Method: A systematic search for electronic databases, APA PsycINFO, British Nursing Index, Sociological Abstracts, and Social Services Abstracts, was performed using three groups of search terms: 1) family; 2) risk (safety OR maltreatment OR abuse); 3) assessment (evaluation OR measure OR scale). An initial search of electronic databases was conducted on November 30th, 2019 restricting the studies to peer-reviewed English articles published between December 1st, 2009 to November 30th, 2019. Reference lists of included studies were hand-searched for relevant studies. Two independent reviewers screened all articles and extracted the data. All differences were resolved by a third reviewer. This study evaluated the family risk assessment tools according to the Consensus-based Standards for the Selection of Health Measurement Instruments (COSMIN) checklist. All results on psychometric properties (internal consistency, reliability, measurement error, content validity, structural validity, hypothesis testing, cross-cultural validity, and criterion validity) from available studies were summarized into the psychometric property per assessment tool based on a modified Criteria for Good Psychometric Properties.
Result: 80 studies representing 34 family risk assessment tools were screened in from a total of 8243 studies. Four dimensions, individual level, interpersonal level, community level and societal level, are generated. The risk and protective factors at the individual and interpersonal level was most frequently measured, whereas the risk and protective factors at community and societal levels are less assessed. High-quality evidence was limited. No assessment tool reported adequate levels of evidence in all criteria. No criteria were met by all assessment tools.

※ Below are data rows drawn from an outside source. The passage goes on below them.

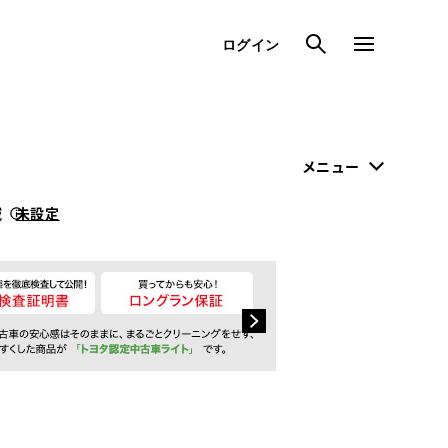
検索
メニュー
ログイン
メニュー
域
未設定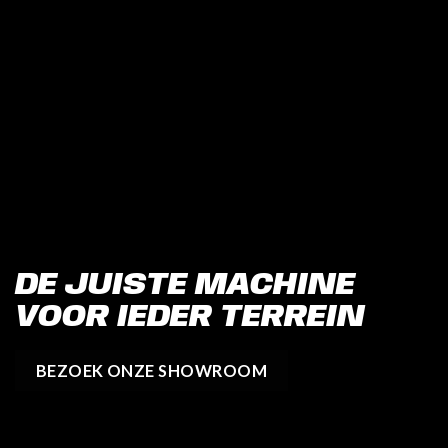
DE JUISTE MACHINE
VOOR IEDER TERREIN
BEZOEK ONZE SHOWROOM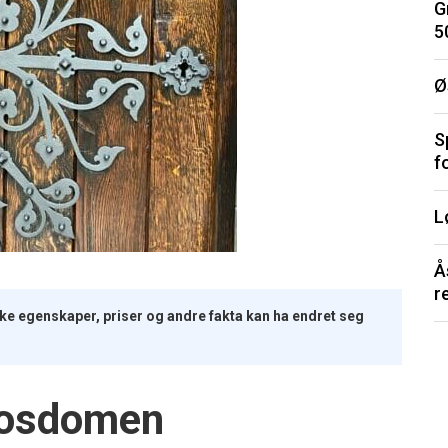
G
5
Ø
S
f
L
Å
r
iske egenskaper, priser og andre fakta kan ha endret seg
arosdomen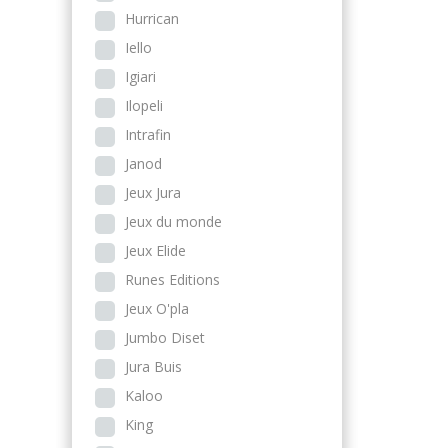
Hurrican
Iello
Igiari
Ilopeli
Intrafin
Janod
Jeux Jura
Jeux du monde
Jeux Elide
Runes Editions
Jeux O'pla
Jumbo Diset
Jura Buis
Kaloo
King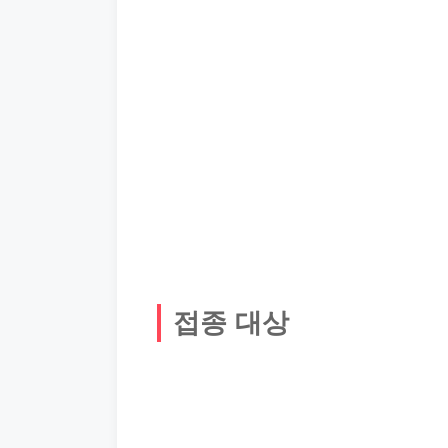
접종 대상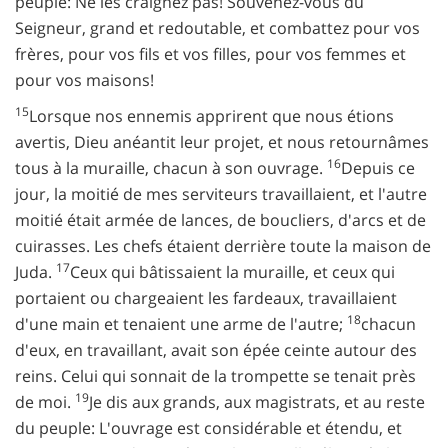
peuple: Ne les craignez pas! Souvenez-vous du
Seigneur, grand et redoutable, et combattez pour vos
frères, pour vos fils et vos filles, pour vos femmes et
pour vos maisons!
15
Lorsque nos ennemis apprirent que nous étions
avertis, Dieu anéantit leur projet, et nous retournâmes
16
tous à la muraille, chacun à son ouvrage.
Depuis ce
jour, la moitié de mes serviteurs travaillaient, et l'autre
moitié était armée de lances, de boucliers, d'arcs et de
cuirasses. Les chefs étaient derrière toute la maison de
17
Juda.
Ceux qui bâtissaient la muraille, et ceux qui
portaient ou chargeaient les fardeaux, travaillaient
18
d'une main et tenaient une arme de l'autre;
chacun
d'eux, en travaillant, avait son épée ceinte autour des
reins. Celui qui sonnait de la trompette se tenait près
19
de moi.
Je dis aux grands, aux magistrats, et au reste
du peuple: L'ouvrage est considérable et étendu, et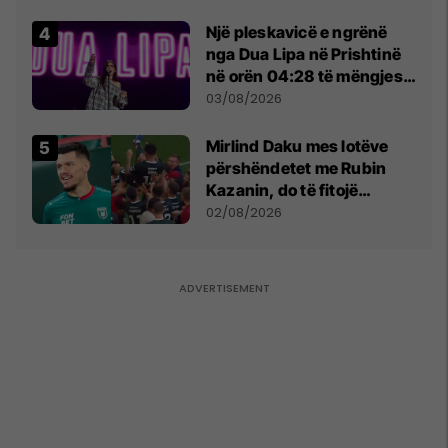
tribunat
Një pleskavicë e ngrënë
nga Dua Lipa në Prishtinë
në orën 04:28 të mëngjesit
- dhe bota digjitale serbe
03/08/2026
shpall gjendjen e luftës
Mirlind Daku mes lotëve
përshëndetet me Rubin
Kazanin, do të fitojë
miliona te Spartak Moska
02/08/2026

Conclusion: Available evidence concerning the quality of assessment tools is limited. Based on the evaluation results of this studies, it is reasonable to conclude that no assessment tool is worth to be recommended as a suitable assessment tool with higher quality and stronger evidence than all others. Parenting Stress Index-Short Form and Physical Abuse and Neglect Scale show promising results in more criteria than other assessment tools, but still, need further validation. This study recommends practitioners to take caution when adopting Check List of Child Safety due to its low to moderate evidence in three available criteria. Further studies are needed to validate the quality and properties of family risk assessment tools.